Brendan Williams

In Manchester, NH, there are two very small Catholic nursing homes. Serving the Sisters of Holy Cross, the 24-bed Holy Cross Health Care Center, like the Sisters of the Presentation of Mary’s 22-bed St. Joseph Residence, primarily cares for nuns.

Under the Biden Administration’s unfunded staffing mandate, both facilities will now be required to provide 24/7 registered nurse coverage that is three times the federal statutory requirement. No collection plates would be big enough to help them accomplish this. Yet, tragicomically, CMS asserts “this final rule will not have a significant economic impact on a substantial number of small entities[.]” 

At last report, New Hampshire’s hospitals faced a RN vacancy rate of 17%. Absent available licensed workers, the state itself has been forced to use staffing agencies for its own facilities. Last November, of the 16 staffing agencies contracting with the New Hampshire Hospital and the Glencliff Home — at a cost of $11.5 million — only two were based in New Hampshire.

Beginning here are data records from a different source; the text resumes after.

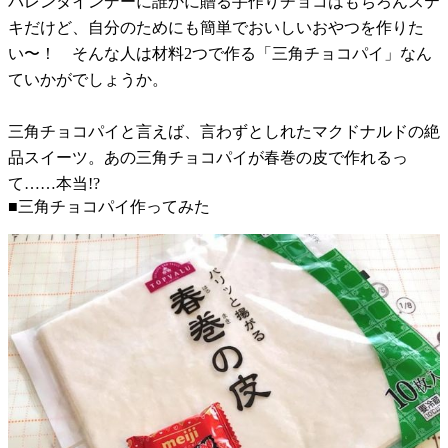
バレンタインデーに誰かに贈る手作りチョコはもちろんステ
キだけど、自分のためにも簡単でおいしいおやつを作りた
い〜！ そんな人は材料2つで作る「三角チョコパイ」なん
ていかがでしょうか。
三角チョコパイと言えば、言わずとしれたマクドナルドの絶
品スイーツ。あの三角チョコパイが春巻の皮で作れるっ
て……本当!?
■三角チョコパイ作ってみた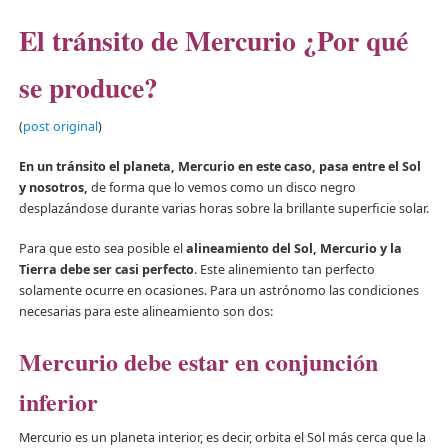
El tránsito de Mercurio ¿Por qué
se produce?
(
post original
)
En un tránsito el planeta, Mercurio en este caso, pasa entre el Sol
y nosotros,
de forma que lo vemos como un disco negro
desplazándose durante varias horas sobre la brillante superficie solar.
Para que esto sea posible el
alineamiento del Sol, Mercurio y la
Tierra debe ser casi perfecto
. Este alinemiento tan perfecto
solamente ocurre en ocasiones. Para un astrónomo las condiciones
necesarias para este alineamiento son dos:
Mercurio debe estar en
conjunción
inferior
Mercurio es un planeta interior, es decir, orbita el Sol más cerca que la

In its contracts the state committed to rates as high as $94 an hour for RN coverage. Setting aside the question of whether even the state can afford such costs in the long term, nursing homes cannot.  And yet staffing agencies would be the only option for most nursing homes seeking to meet the new RN mandate. 

As Vice President Harris announced the mandate, the Hillsborough County Nursing Home had a wait list of 120 prospective residents that it could not serve due to staffing issues. The workforce crisis is plain to see when even county-run nursing homes, the lineage of which traces back to poor farms and almshouses, must turn away those in need of care.

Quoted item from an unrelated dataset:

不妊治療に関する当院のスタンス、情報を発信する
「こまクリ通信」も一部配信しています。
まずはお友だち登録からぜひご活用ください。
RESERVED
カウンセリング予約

And why would we imagine an abundance of licensed workers will suddenly be available to nursing homes when the rule takes effect?  Isn’t society becoming older, creating unmet workforce needs in home and community-based settings too?  

According to a survey of New Hampshire nursing homes, 85% of those not currently meeting the nurse aide staffing requirement could not do so without using staffing agencies.  Of those not meeting the RN staffing requirement, 89% reported they could only do so through staffing agencies.  Based on their present circumstances, only 6% of nursing homes stated they could simply comply.  Half would use staffing agencies, 40% would reduce admissions to boost their staffing ratios, and 3 out of the 69 facilities responding reported that they would simply close.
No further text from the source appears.